WHAT IS BEING ASKED
The answer must consist of each line below that contains the word "Humanisti", copied in full.

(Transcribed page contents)
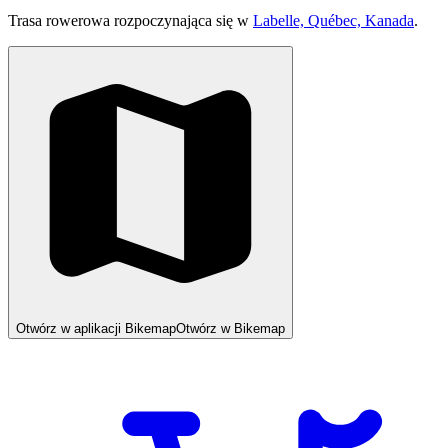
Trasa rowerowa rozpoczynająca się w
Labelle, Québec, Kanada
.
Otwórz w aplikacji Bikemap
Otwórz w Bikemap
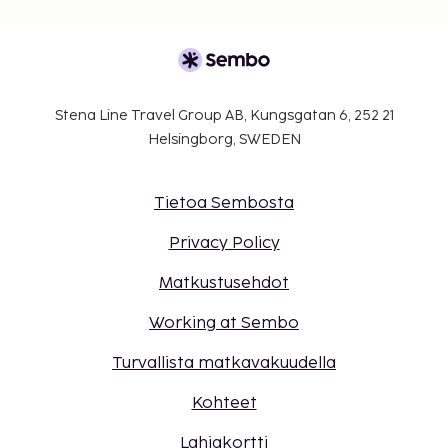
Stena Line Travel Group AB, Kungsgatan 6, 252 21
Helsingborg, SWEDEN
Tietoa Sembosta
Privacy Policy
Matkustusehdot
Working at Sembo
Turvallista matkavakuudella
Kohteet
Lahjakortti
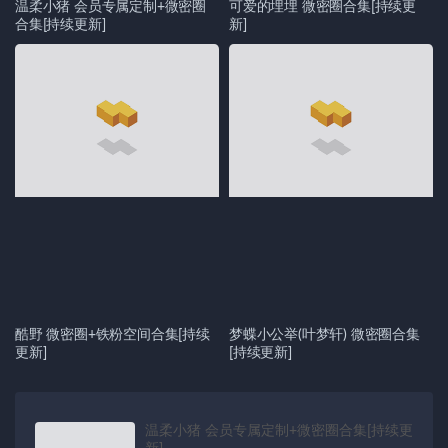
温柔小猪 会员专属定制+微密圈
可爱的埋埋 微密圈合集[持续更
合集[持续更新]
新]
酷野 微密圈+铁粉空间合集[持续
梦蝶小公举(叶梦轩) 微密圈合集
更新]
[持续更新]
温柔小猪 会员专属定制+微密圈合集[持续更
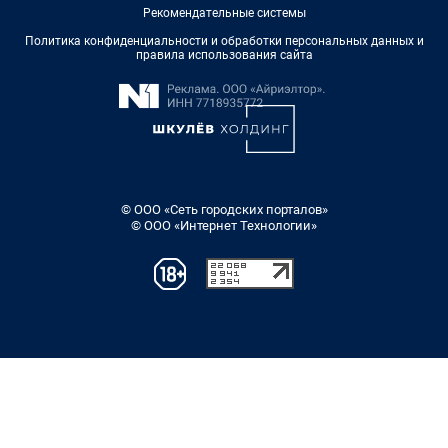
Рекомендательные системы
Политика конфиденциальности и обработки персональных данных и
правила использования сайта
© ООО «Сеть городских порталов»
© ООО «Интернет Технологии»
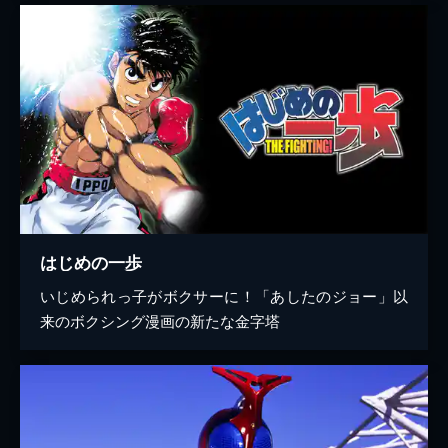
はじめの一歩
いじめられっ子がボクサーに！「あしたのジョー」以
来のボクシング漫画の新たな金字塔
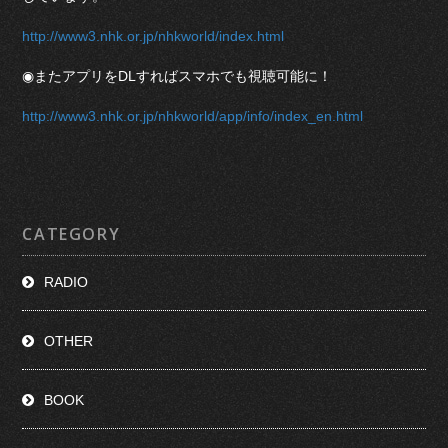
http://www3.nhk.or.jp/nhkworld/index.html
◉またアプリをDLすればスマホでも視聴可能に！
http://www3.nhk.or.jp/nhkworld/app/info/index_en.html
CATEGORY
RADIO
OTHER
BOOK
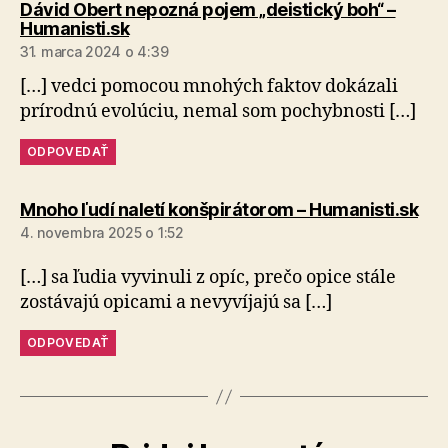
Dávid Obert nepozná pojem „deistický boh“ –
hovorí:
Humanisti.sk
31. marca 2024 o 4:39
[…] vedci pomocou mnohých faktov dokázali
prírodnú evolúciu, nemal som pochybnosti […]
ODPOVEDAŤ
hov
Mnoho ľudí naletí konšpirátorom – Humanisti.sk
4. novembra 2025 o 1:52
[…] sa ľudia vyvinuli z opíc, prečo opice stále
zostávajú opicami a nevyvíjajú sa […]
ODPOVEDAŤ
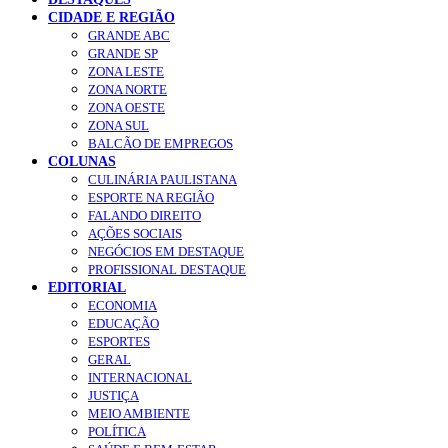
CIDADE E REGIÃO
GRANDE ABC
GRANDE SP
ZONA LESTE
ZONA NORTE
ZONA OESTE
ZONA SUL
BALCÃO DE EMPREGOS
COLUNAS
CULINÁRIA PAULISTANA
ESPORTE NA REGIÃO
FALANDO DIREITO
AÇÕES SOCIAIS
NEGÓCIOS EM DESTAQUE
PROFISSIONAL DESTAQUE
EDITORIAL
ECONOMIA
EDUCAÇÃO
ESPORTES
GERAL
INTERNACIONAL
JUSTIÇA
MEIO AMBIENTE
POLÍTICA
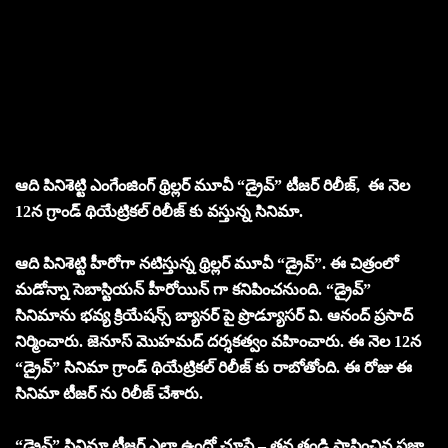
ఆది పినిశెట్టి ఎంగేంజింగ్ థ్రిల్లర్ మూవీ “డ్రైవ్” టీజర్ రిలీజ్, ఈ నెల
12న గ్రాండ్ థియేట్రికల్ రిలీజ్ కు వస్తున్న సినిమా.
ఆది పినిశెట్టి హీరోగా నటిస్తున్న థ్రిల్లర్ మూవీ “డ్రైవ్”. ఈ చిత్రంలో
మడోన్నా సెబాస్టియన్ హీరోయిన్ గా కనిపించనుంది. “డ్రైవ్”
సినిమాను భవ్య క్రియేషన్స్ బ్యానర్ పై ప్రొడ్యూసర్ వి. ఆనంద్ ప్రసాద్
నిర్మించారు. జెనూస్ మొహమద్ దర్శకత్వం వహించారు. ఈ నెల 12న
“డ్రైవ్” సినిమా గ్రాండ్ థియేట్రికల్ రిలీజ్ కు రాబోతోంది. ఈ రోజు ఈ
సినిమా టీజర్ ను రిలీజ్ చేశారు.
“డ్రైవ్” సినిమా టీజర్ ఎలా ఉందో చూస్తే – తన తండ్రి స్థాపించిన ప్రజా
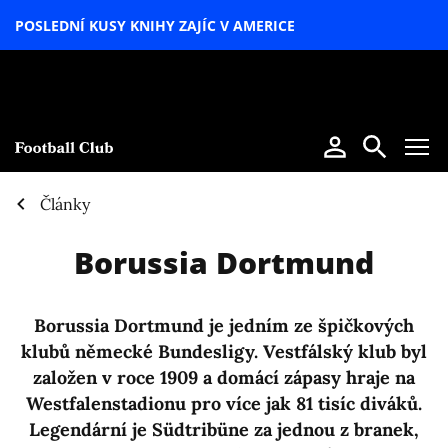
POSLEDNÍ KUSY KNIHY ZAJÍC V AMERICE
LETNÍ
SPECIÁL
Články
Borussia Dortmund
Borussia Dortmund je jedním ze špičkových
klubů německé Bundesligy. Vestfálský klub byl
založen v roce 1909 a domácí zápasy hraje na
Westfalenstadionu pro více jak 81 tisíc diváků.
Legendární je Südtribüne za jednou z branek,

RESPONSE AREA
Humanisti.sk
Mnoho ľudí naletí konšpirátorom – Humanisti.sk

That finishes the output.